A imagem corporal está associada ao conceito que o indivíduo tem de si. Ele sofre influência do meio em que vive, e esta imagem corporal envolve aspectos afetivos, cognitivos, sociais, culturais, tendo o processo de desenvolvimento sido influenciado pelos determinantes da cultura. Estes foram mudando à medida que os valores, normas e comportamentos sociais, também, sofreram mudanças.

É totalmente compreensível que, em uma cultura que valoriza a magreza como padrão ideal de beleza, as pessoas façam dela e busquem, por todos os meios, atingir esse padrão pré-estabelecido socialmente. Entretanto, para muitos, esse padrão de beleza é inalcançável. Quando não atingido, pode trazer sérios problemas quanto à insatisfação corporal, gerando uma imagem negativa de si mesmo e repercussões no psicológico do individuo (ALVES; PINTO; ALVES; MOTA e LEIRÓS, 2009).

Podemos afirmar que, sem dúvidas, proporcionamos, nos dias atuais, mais cuidados e saúde ao nosso corpo, porém isso não nos dá o alívio e a garantia de nossa finitude. O que fazemos é apenas adiar o final de nossa existência. A gratidão pelos avanços da ciência aumenta a cada dia, pois a mesma tem oferecido a oportunidade ao indivíduo ter uma vida mais longa. Será isso esperança ou ilusão? (NOVAES, 2012).

Em 1930, Freud escrevia que eram três as principais fontes de sofrimento humano: a natureza, com a sua força indomável; as vicissitudes do corpo, em sua marcha inexorável na direção de sua autodissolução; e a relação entre os homens, que os condenava ás exigências sociais e renúncias pulsionais muito além das possibilidades de seu acanhado espírito (NOVAES, 2010, p. 36).

Sendo assim, podemos pensar que nossas possibilidades de felicidade serão sempre compostas por restrições.
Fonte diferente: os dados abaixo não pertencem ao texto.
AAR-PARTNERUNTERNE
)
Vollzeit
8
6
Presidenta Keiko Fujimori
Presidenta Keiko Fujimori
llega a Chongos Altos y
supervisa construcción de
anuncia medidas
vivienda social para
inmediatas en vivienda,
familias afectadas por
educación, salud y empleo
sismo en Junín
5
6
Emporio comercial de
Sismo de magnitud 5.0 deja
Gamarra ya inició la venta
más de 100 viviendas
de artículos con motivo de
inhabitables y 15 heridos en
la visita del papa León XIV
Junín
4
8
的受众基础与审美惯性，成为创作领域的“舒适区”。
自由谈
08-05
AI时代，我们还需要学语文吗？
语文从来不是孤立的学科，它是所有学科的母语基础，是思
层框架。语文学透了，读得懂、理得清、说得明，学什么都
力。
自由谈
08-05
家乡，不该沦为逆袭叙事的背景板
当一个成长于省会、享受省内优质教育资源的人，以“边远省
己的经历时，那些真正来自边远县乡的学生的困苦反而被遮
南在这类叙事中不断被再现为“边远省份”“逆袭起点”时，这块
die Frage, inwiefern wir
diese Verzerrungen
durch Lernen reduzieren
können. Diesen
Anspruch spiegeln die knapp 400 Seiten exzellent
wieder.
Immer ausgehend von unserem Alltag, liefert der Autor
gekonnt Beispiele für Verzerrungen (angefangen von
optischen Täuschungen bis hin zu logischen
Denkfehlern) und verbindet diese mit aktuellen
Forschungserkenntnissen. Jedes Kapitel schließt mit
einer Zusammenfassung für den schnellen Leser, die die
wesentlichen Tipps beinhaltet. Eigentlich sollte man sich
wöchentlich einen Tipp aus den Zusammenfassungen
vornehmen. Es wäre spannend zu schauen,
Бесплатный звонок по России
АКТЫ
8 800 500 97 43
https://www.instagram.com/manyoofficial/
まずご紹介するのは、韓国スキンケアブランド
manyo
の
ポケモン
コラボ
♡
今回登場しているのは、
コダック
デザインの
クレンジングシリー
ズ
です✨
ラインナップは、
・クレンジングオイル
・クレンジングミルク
Isso se dá por nossa própria constituição. Já a infelicidade é muito mais fácil de ser experimentada, pois o sofrimento nos ameaça a partir de três direções e uma delas é o nosso próprio corpo. Ele é condenado à decadência e a dissolução, não podendo dispensar o sofrimento, ansiedade e o mundo externo também, com suas forças esmagadoras e impiedosas como fonte de sofrimento para o homem (FREUD, 1920-1930).

Nesta época, Freud já considerava interessante a questão da felicidade atrelada à beleza. “A fruição da beleza dispõe de uma qualidade peculiar de sentimento, tenuemente intoxicante. A beleza não conta com um emprego evidente, tampouco existe claramente qualquer necessidade cultural sua” (FREUD 1929-1930, p. 90).
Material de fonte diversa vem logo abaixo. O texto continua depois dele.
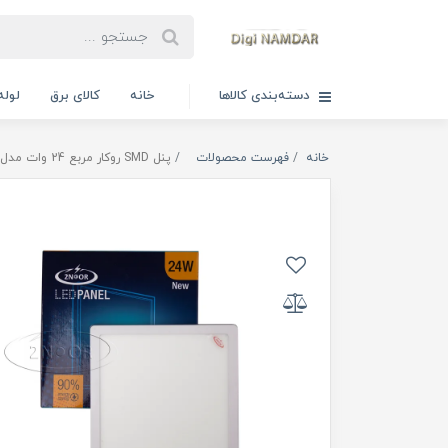
دسته‌بندی کالاها
خانه
کالای برق
لوله
خانه
فهرست محصولات
پنل SMD روکار مربع 24 وات مدل آترین دونور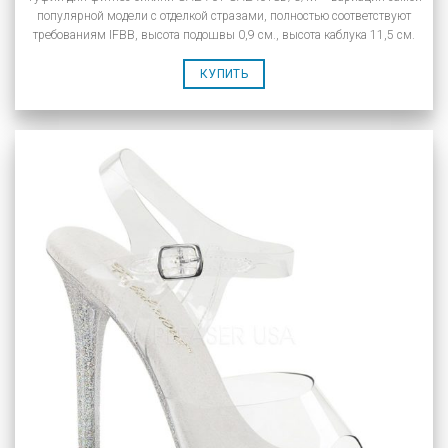
популярной модели с отделкой стразами, полностью соответствуют
требованиям IFBB, высота подошвы 0,9 см., высота каблука 11,5 см.
КУПИТЬ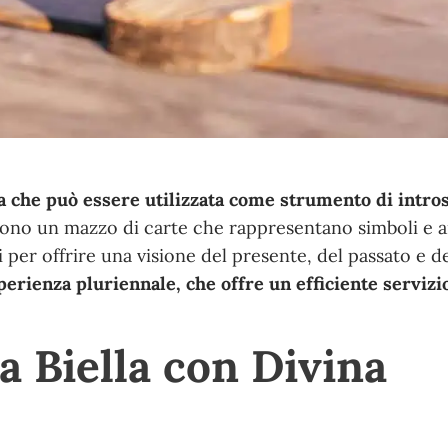
ica che può essere utilizzata come strumento di intr
 sono un mazzo di carte che rappresentano simboli e a
 per offrire una visione del presente, del passato e de
erienza pluriennale, che offre un efficiente servizi
a Biella con Divina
Ele se mostrava intrigado acerca desta valorização da beleza pela civilização, ainda que esta não proporcionasse nenhuma utilidade. É numa sociedade globalizada, que existe uma divisão, entre ganhadores e perdedores. Sem ideias, os sujeitos se entregam às compulsões. Nessa urgência, qualquer espera, causa desespero, no que diz respeito a empecilhos que surjam e atrapalhem a busca pela perfeição e nada mais distante desta, em nossa sociedade, do que não se enquadrar no padrão de beleza ditado pela mesma (NOVAES, 2010).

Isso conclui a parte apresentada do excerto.